**WHAT IS BEING ASKED**
Using only the entries below, copy exactly the lines that begin at the one with "вспышка пневмонии, вызванная ранее" and end at the one with "Contactez-nous maintenant", both included. Drop the pictures.

━━━━━ DATA SHOWN ━━━━━

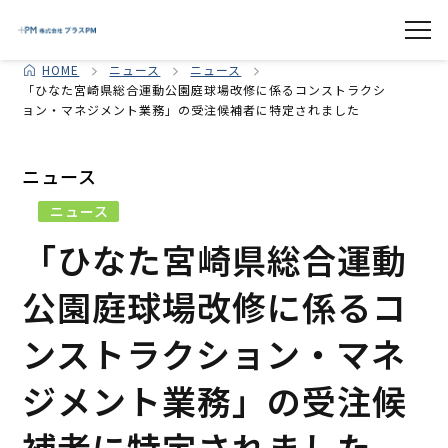
HOME
ニュース
ニュース
「ひなた宮崎県総合運動公園庭球場改修に係るコンストラクシ
ョン・マネジメント業務」の受注候補者に特定されました
ニュース
ニュース
「ひなた宮崎県総合運動
公園庭球場改修に係るコ
ンストラクション・マネ
ジメント業務」の受注候
補者に特定されました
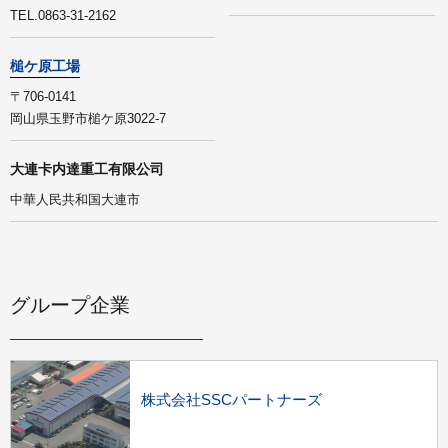
TEL.0863-31-2162
槌ケ原工場
〒706-0141
岡山県玉野市槌ケ原3022-7
大連卡内達重工有限公司
中華人民共和国大連市
グループ企業
株式会社SSCパートナーズ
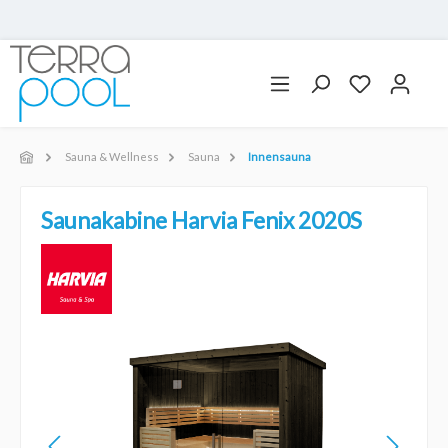
Sauna & Wellness
Sauna
Innensauna
Saunakabine Harvia Fenix 2020S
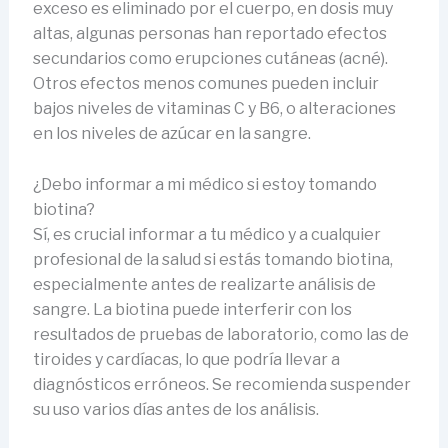
exceso es eliminado por el cuerpo, en dosis muy
altas, algunas personas han reportado efectos
secundarios como erupciones cutáneas (acné).
Otros efectos menos comunes pueden incluir
bajos niveles de vitaminas C y B6, o alteraciones
en los niveles de azúcar en la sangre.
¿Debo informar a mi médico si estoy tomando
biotina?
Sí, es crucial informar a tu médico y a cualquier
profesional de la salud si estás tomando biotina,
especialmente antes de realizarte análisis de
sangre. La biotina puede interferir con los
resultados de pruebas de laboratorio, como las de
tiroides y cardíacas, lo que podría llevar a
diagnósticos erróneos. Se recomienda suspender
su uso varios días antes de los análisis.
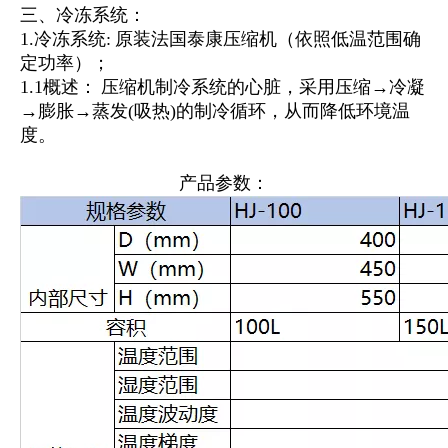
三、冷冻系统：
1.冷冻系统: 原装法国泰康压缩机（依照低温范围确
定功率）；
1.1概述： 压缩机制冷系统的心脏，采用压缩→冷凝
→膨胀→蒸发(吸热)的制冷循环，从而降低环境温
度。
产品参数：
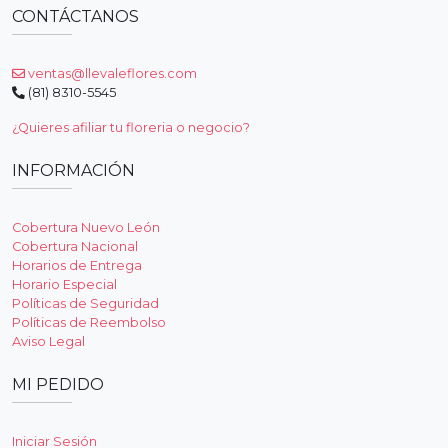
CONTÁCTANOS
ventas@llevaleflores.com
(81) 8310-5545
¿Quieres afiliar tu floreria o negocio?
INFORMACIÓN
Cobertura Nuevo León
Cobertura Nacional
Horarios de Entrega
Horario Especial
Políticas de Seguridad
Políticas de Reembolso
Aviso Legal
MI PEDIDO
Iniciar Sesión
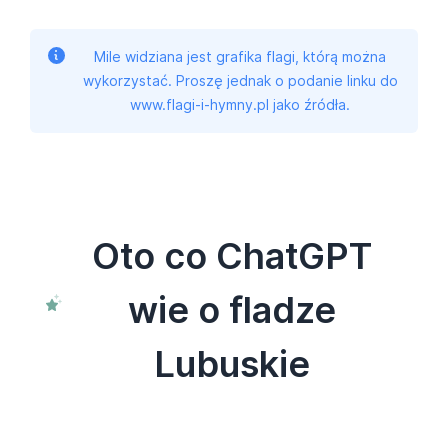
Mile widziana jest grafika flagi, którą można
wykorzystać. Proszę jednak o podanie linku do
www.flagi-i-hymny.pl jako źródła.
Oto co ChatGPT
wie o fladze
Lubuskie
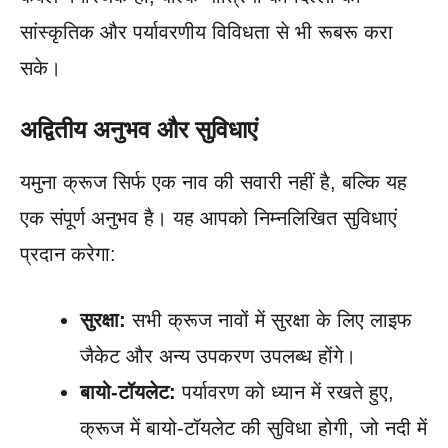
सांस्कृतिक और पर्यावरणीय विविधता से भी रूबरू करा
सके।
अद्वितीय अनुभव और सुविधाएं
यमुना क्रूज सिर्फ एक नाव की सवारी नहीं है, बल्कि यह
एक संपूर्ण अनुभव है। यह आपको निम्नलिखित सुविधाएं
प्रदान करेगा:
सुरक्षा:
सभी क्रूज नावों में सुरक्षा के लिए लाइफ
जैकेट और अन्य उपकरण उपलब्ध होंगे।
बायो-टॉयलेट:
पर्यावरण को ध्यान में रखते हुए,
क्रूज में बायो-टॉयलेट की सुविधा होगी, जो नदी में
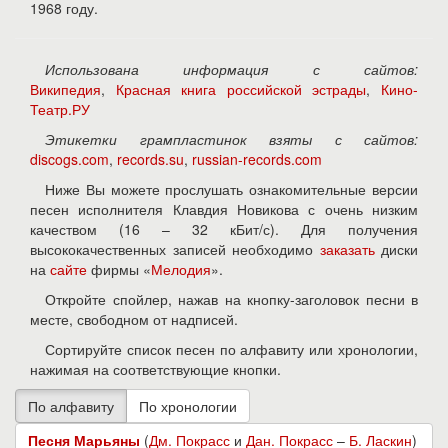
1968 году.
Использована информация с сайтов:
Википедия
,
Красная книга российской эстрады
,
Кино-
Театр.РУ
Этикетки грампластинок взяты с сайтов:
discogs.com
,
records.su
,
russian-records.com
Ниже Вы можете прослушать ознакомительные версии
песен исполнителя Клавдия Новикова с очень низким
качеством (16 – 32 кБит/с). Для получения
высококачественных записей необходимо
заказать
диски
на
сайте
фирмы «
Мелодия
».
Откройте спойлер, нажав на кнопку-заголовок песни в
месте, свободном от надписей.
Сортируйте список песен по алфавиту или хронологии,
нажимая на соответствующие кнопки.
Песня Марьяны
(
Дм. Покрасс
и
Дан. Покрасс
–
Б. Ласкин
)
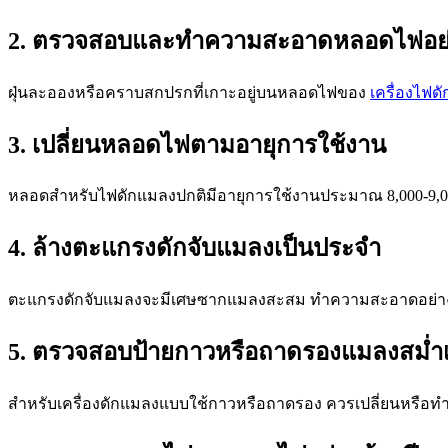
2. ตรวจสอบและทำความสะอาดหลอดไฟอย่
ฝุ่นละอองหรือคราบสกปรกที่เกาะอยู่บนหลอดไฟของ
เครื่องไฟด
3. เปลี่ยนหลอดไฟตามอายุการใช้งาน
หลอดสำหรับไฟดักแมลงปกติมีอายุการใช้งานประมาณ 8,000-9,00
4. ล้างตะแกรงดักจับแมลงเป็นประจำ
ตะแกรงดักจับแมลงจะมีเศษซากแมลงสะสม ทำความสะอาดอย่างน้อย
5. ตรวจสอบป้ายกาวหรือถาดรองแมลงสม่ำ
สำหรับเครื่องดักแมลงแบบใช้กาวหรือถาดรอง ควรเปลี่ยนหรือทำคว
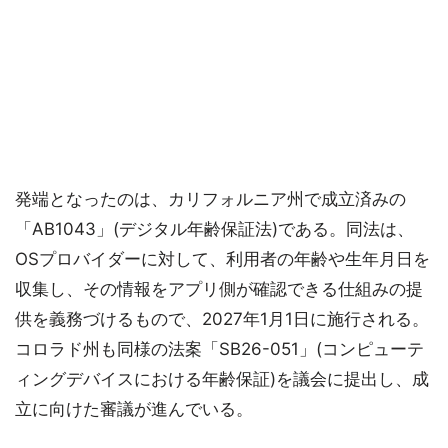
発端となったのは、カリフォルニア州で成立済みの
「AB1043」(デジタル年齢保証法)である。同法は、
OSプロバイダーに対して、利用者の年齢や生年月日を
収集し、その情報をアプリ側が確認できる仕組みの提
供を義務づけるもので、2027年1月1日に施行される。
コロラド州も同様の法案「SB26-051」(コンピューテ
ィングデバイスにおける年齢保証)を議会に提出し、成
立に向けた審議が進んでいる。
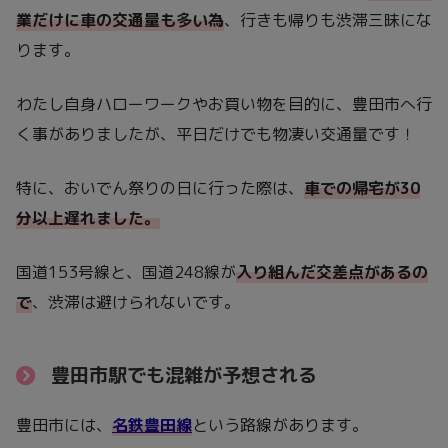
業だけに車の交通量も多い為
、行きも帰りも渋滞三昧にな
ります。
わたし自身ハローワークやお買い物を目的に、豊田市へ行
く事がありましたが、平日だけでも物凄い交通量です！
特に、おいでん祭りの日に行った際は、
車での帰宅が30
分以上遅れました。
国道153号線と、国道248線が
入り組んだ交差点があるの
で
、渋滞は避けられないです。
豊田市駅でも混雑が予想される
豊田市には、
名鉄豊田線
という路線があります。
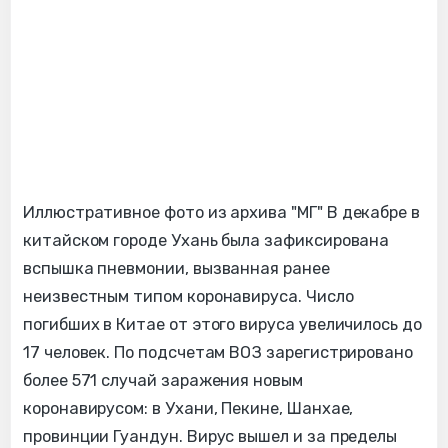
Иллюстративное фото из архива "МГ"
В декабре в
китайском городе Ухань была зафиксирована
вспышка пневмонии, вызванная ранее
неизвестным типом коронавируса.
Число
погибших в Китае от этого вируса увеличилось до
17 человек. По подсчетам ВОЗ зарегистрировано
более 571 случай заражения новым
коронавирусом: в Ухани, Пекине, Шанхае,
провинции Гуандун. Вирус вышел и за пределы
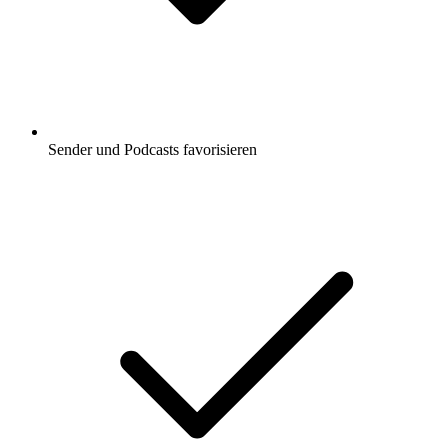
Sender und Podcasts favorisieren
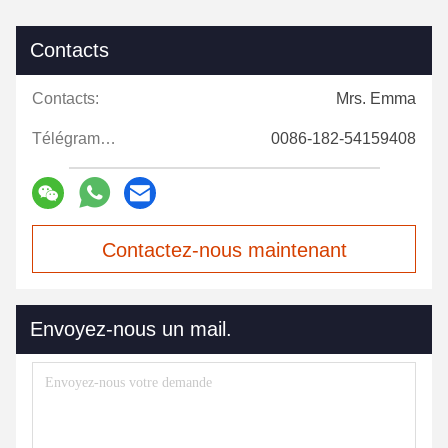
Contacts
Contacts:
Mrs. Emma
Télégramme:
0086-182-54159408
Contactez-nous maintenant
Envoyez-nous un mail.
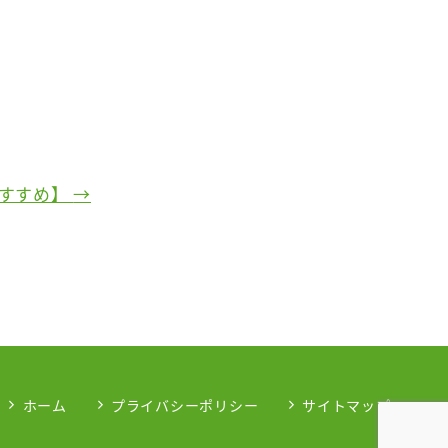
おすすめ】
→
ホーム
プライバシーポリシー
サイトマップ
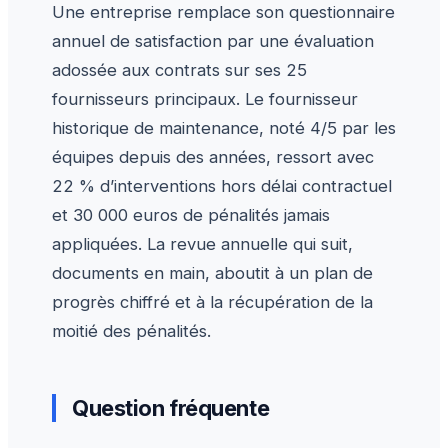
Une entreprise remplace son questionnaire
annuel de satisfaction par une évaluation
adossée aux contrats sur ses 25
fournisseurs principaux. Le fournisseur
historique de maintenance, noté 4/5 par les
équipes depuis des années, ressort avec
22 % d’interventions hors délai contractuel
et 30 000 euros de pénalités jamais
appliquées. La revue annuelle qui suit,
documents en main, aboutit à un plan de
progrès chiffré et à la récupération de la
moitié des pénalités.
Question fréquente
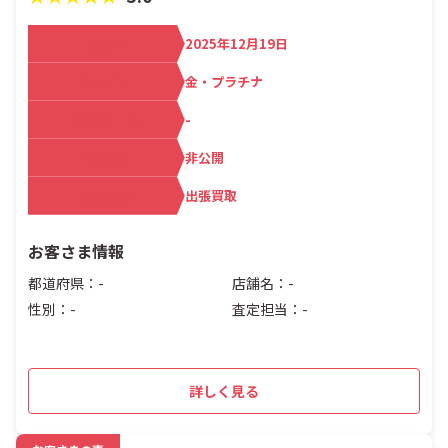
買取日
2025年12月19日
カテゴリ
金・プラチナ
メーカー名
-
査定額
非公開
買取方法
出張買取
お客さま情報
都道府県：-
店舗名：-
性別：-
査定担当：-
詳しく見る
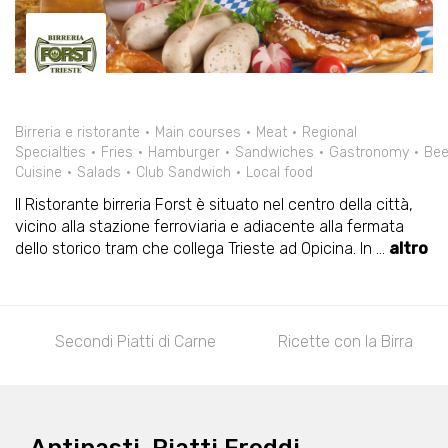
Birreria e ristorante
Main courses
Meat
Regional
Specialties
Fries
Hamburger
Sandwiches
Gastronomy
Bee
Cuisine
Salads
Club Sandwich
Local food
Il Ristorante birreria Forst è situato nel centro della città,
vicino alla stazione ferroviaria e adiacente alla fermata
dello storico tram che collega Trieste ad Opicina. In
...
altro
iatti di Carne
Ricette con la Birra
Piatti Stube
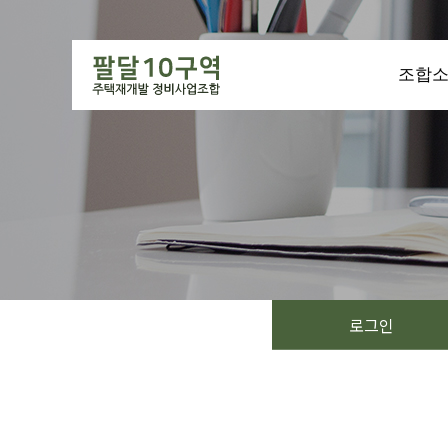
조합
로그인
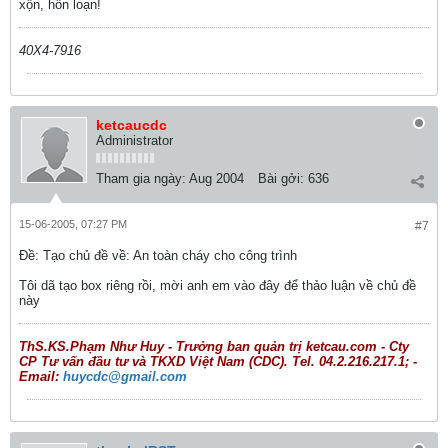
xộn, hỗn loạn!
40X4-7916
ketcaucdc
Administrator
Tham gia ngày:
Aug 2004
Bài gởi:
636
15-06-2005, 07:27 PM
#7
Ðề: Tạo chủ đề về: An toàn cháy cho công trình
Tôi dã tạo box riêng rồi, mời anh em vào đây để thảo luận về chủ đề
này
ThS.KS.Phạm Như Huy - Trưởng ban quản trị ketcau.com - Cty
CP Tư vấn đầu tư và TKXD Việt Nam (CDC). Tel. 04.2.216.217.1; -
Email:
huycdc@gmail.com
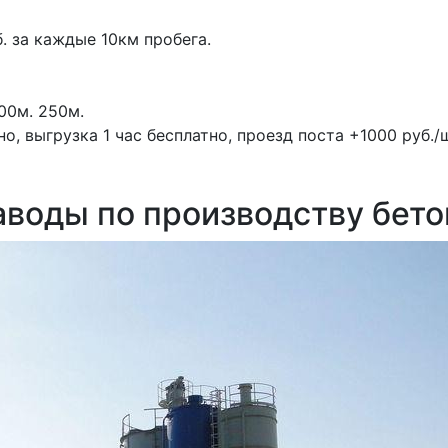
. за каждые 10км пробега.
00м.
250м.
, выгрузка 1 час бесплатно, проезд поста +1000 руб./ш
аводы по производству бето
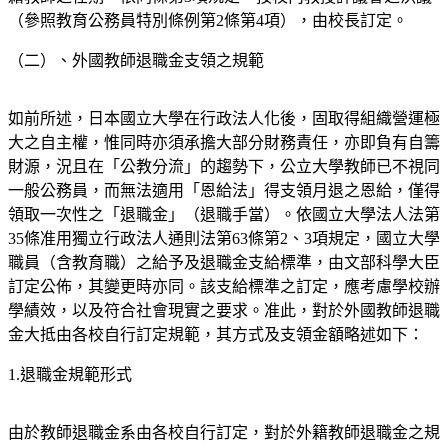
（參照教育公務員特別條例第2條第4項），由校長訂定。
（二）、外國教師退職金支領之規範
如前所述，日本國立大學在行政法人化後，固取得組織營運極
大之自主權，惟同時亦須承擔大部分財務責任，亦即負有自籌
財源，況且在「公教分流」的趨勢下，公立大學教師已不視同
一般公務員，而無法適用「恩給法」得支領月退之恩給，僅得
領取一次性之「退職金」（退職手當）。依國立大學法人法第
35條准用獨立行政法人通則法第63條第2、3項規定，國立大學
職員（含教育職）之給予及退職金支給標準，由文部科學大臣
訂定公佈，其變更時亦同。該支給標準之訂定，應考慮學校辦
學績效，以及符合社會現實之要求。准此，對於外國教師退職
金大抵由各校自行訂定規範，其方式及支領金額略述如下：
1.退職金規範形式
由於教師退職金系由各校自行訂定，對於外籍教師退職金之規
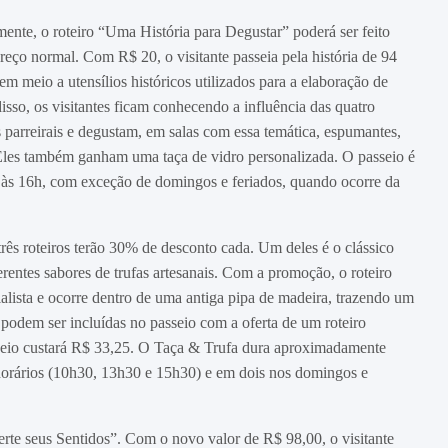
mente, o roteiro “Uma História para Degustar” poderá ser feito
reço normal. Com R$ 20, o visitante passeia pela história de 94
em meio a utensílios históricos utilizados para a elaboração de
isso, os visitantes ficam conhecendo a influência das quatro
s parreirais e degustam, em salas com essa temática, espumantes,
Eles também ganham uma taça de vidro personalizada. O passeio é
 às 16h, com exceção de domingos e feriados, quando ocorre da
três roteiros terão 30% de desconto cada. Um deles é o clássico
entes sabores de trufas artesanais. Com a promoção, o roteiro
alista e ocorre dentro de uma antiga pipa de madeira, trazendo um
 podem ser incluídas no passeio com a oferta de um roteiro
asseio custará R$ 33,25. O Taça & Trufa dura aproximadamente
horários (10h30, 13h30 e 15h30) e em dois nos domingos e
rte seus Sentidos”. Com o novo valor de R$ 98,00, o visitante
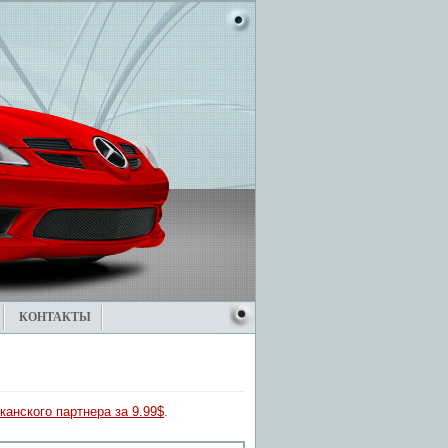
КОНТАКТЫ
канского партнера за 9.99$
.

━━━━━

**ANSWER BELOW**
вспышка пневмонии, вызванная ранее
неизвестным типом коронавируса.
Число
погибших в Китае от этого вируса увеличилось до
17 человек. По подсчетам ВОЗ зарегистрировано
более 571 случай заражения новым
коронавирусом: в Ухани, Пекине, Шанхае,
провинции Гуандун. Вирус вышел и за пределы
Sender und Podcasts favorisieren
Contacts
Contacts:
Mrs. Emma
Télégramme:
0086-182-54159408
Contactez-nous maintenant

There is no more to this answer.